Cierta mañana, sin explicación, Ilaria exigió saber: “¿Por qué aceptaste, mamá? ¿Por qué te convertiste en la raíz que llaman todos?”

Mali la abrazó, sintiendo el crujido suave de los filamentos enredados. “Lo hice porque, en este mundo, solo sobreviven quienes toman riesgos por algo más grande que ellos mismos. Porque amar es dejar que otras raíces crezcan a través de ti, y confiar en que, algún día, las flores serán más hermosas que el miedo”.

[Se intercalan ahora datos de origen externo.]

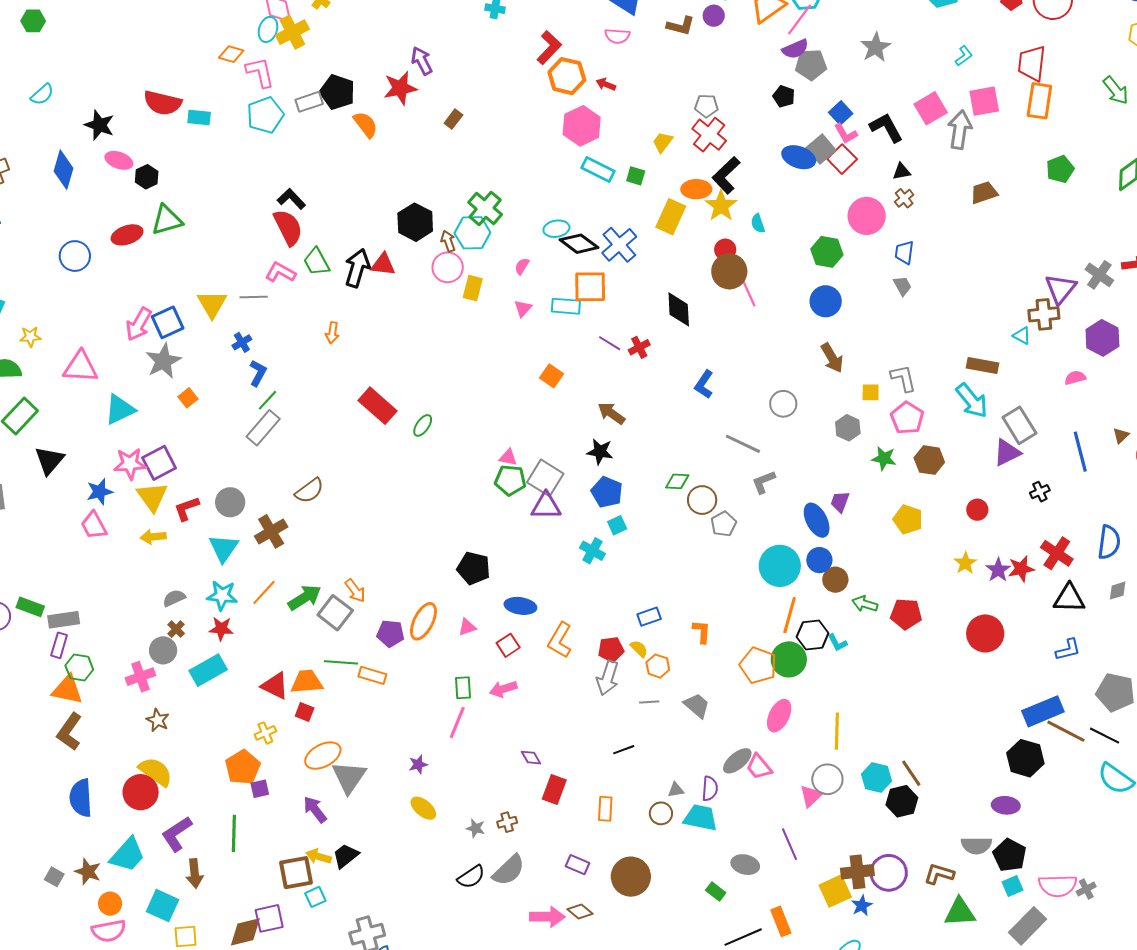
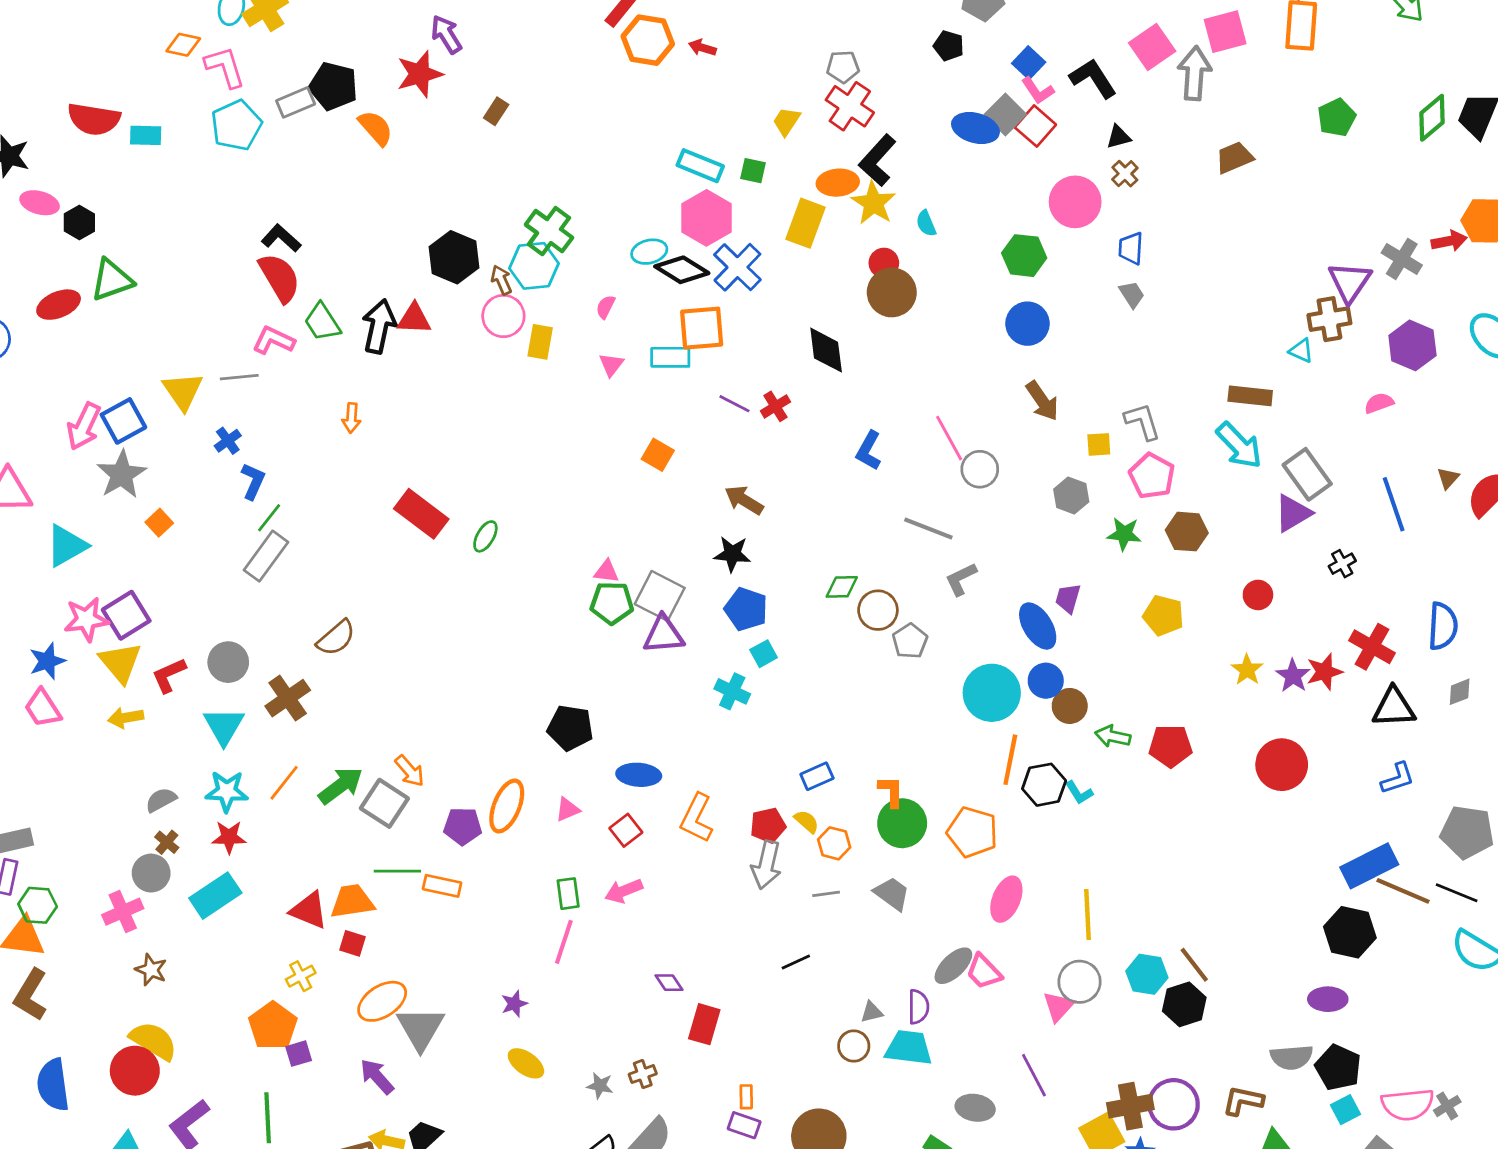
pink hexagon: (582, 126) -> (706, 218), moved
pink line: (747, 290) -> (949, 438), moved
green circle: (789, 659) -> (902, 823), moved
orange rectangle: (605, 809) -> (746, 1097), moved, size x0.7

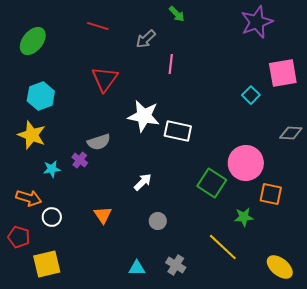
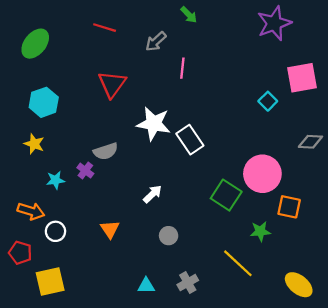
white rectangle: (178, 131) -> (190, 140), turned 44
yellow star: (32, 135) -> (34, 144), size x0.7
gray cross: (176, 265) -> (188, 283), turned 30

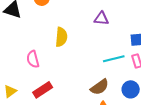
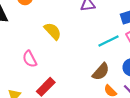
yellow semicircle: (61, 37) -> (53, 31), turned -36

Y cuando Ilaria salió corriendo a jugar entre los jardines, rodeada de otros niños azules, Mali tocó el suelo con la palma de la mano. La tierra, tibia y palpitante, le devolvió una respuesta: un murmullo gutural, mitad vegetal, mitad humano, una promesa de que, en este mundo de carne y hojas, la compasión era la única biología que importaba.